I know that might not be straightforward when that machine has no network, but maybe you can use the old fashioned sneakernet (removable media) to get that file to a computer that does have network access.   :Smile: 

Assuming that your system at least tried to load up the driver, dmesg will show you what happened.  There's going to be a lot of output there, but one of the lines should mention Broadcom and will tell you whether it failed for any reason.  This will work the same whether it's a loadable module or built into your kernel.

----------

## tkhemili78

It may even be simpler than that. Maybe try modprobing for the driver. If you know what card you do have, try double checking your kernel and set the driver as a module. i.e.

lsmod

or if you are not sure of which driver you need. pop the install disk in and:

lsmod

ethtool -i eth0

----------

## PeggySue

Many thanks for the responses.

From the suggestions it appears that net.eth0 is stopped because it can't see the hardware.
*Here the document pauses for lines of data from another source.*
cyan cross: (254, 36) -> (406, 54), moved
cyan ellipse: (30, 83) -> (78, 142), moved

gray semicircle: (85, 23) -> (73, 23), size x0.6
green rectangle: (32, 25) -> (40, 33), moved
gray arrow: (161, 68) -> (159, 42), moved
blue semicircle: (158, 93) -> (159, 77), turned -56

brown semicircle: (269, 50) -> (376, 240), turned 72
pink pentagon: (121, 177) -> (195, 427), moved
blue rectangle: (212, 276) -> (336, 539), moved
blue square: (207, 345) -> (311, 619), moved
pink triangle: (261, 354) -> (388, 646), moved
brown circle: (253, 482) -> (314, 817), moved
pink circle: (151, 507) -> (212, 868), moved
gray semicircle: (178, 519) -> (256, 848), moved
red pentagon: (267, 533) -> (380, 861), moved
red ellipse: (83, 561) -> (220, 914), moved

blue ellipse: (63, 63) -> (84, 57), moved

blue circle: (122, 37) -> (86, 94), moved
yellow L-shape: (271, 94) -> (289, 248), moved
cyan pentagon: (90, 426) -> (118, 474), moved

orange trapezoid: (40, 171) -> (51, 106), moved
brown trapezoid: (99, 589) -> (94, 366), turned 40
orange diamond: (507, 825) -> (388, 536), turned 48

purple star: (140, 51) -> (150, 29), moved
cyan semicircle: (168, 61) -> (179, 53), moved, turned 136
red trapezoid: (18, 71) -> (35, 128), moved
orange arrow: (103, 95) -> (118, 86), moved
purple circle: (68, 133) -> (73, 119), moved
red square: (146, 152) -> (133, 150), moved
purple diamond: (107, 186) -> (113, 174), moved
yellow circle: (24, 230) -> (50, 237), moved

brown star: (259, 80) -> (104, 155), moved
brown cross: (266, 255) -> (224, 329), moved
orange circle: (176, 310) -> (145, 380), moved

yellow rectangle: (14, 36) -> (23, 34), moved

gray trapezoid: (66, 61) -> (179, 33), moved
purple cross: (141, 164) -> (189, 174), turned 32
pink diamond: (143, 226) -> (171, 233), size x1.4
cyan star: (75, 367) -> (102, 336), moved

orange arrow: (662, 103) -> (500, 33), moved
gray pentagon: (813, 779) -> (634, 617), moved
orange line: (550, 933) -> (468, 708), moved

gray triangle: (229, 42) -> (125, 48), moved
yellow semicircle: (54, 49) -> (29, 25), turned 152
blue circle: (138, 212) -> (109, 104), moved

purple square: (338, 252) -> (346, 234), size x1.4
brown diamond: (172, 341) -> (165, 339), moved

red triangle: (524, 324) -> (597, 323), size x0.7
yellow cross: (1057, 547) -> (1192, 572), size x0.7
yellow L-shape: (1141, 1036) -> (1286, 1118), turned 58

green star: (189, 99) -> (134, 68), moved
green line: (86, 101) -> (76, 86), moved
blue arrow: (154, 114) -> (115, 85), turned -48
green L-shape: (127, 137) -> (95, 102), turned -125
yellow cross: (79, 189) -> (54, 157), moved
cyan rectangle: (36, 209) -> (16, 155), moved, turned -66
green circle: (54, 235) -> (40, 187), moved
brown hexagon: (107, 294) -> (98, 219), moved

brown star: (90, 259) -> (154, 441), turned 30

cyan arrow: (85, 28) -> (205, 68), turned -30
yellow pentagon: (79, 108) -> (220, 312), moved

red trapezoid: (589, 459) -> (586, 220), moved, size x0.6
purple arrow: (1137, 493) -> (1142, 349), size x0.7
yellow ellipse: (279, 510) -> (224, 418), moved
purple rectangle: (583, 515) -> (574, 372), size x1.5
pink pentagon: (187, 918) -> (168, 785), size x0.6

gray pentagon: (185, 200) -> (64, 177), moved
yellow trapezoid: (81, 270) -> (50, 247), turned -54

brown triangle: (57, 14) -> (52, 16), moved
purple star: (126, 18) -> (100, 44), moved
The BCM44xx was from memory, but I certainly chose x44xx.  I built it into the kernel rather than having it as a module.  At the time I was sure that was the correct driver and wasn't anticipating having to remove it.

To be sure I have gone back to /usr/src/linux make menuconfig.  The Device drivers | Network Device support | Ethernet (10 or 1000 Mbit) has "Broadcom 440x/47xx ethernet support" stared "*".  According to the PCI bus scan I have a 4401 100 Base Tx.

The file /etc/init.d/net.eth0 does exist.  It appears to point to net.lo.

net.eth0 is stopped.  Issuing the start command gives the familiar message "network interface eth0 does not exist".

rc-update show includes:

net.eth0 |     default

In conf.d/net I have set config_eth0=( "eth0" ); but I don't think it is getting that far.

I would need to figure out how to mount a usb stick from the command line to post dmesg and I could do that tomorrow.  I did try "grep Broad dmesg_output" and got three lines which included Broadcom.  They were for the wireless drivers I selected at the same time as the ethernet driver:

[0.291951] b43-phy0: Broadcom 4311 WLAN found (core revision 10)

[0.314544] Broadcom 43xx driver loaded [Features: PML, Firmware-ID: FW13]

[0.314719] Broadcom 43xx-legacy driver loaded [Features: PLID, Firmware-ID: FW10]

I haven't tried using the wireless interface yet but ifconfig only shows the loopback; no wireless.

Just to verify the ethernet worked out of the box with the minimal-install cd.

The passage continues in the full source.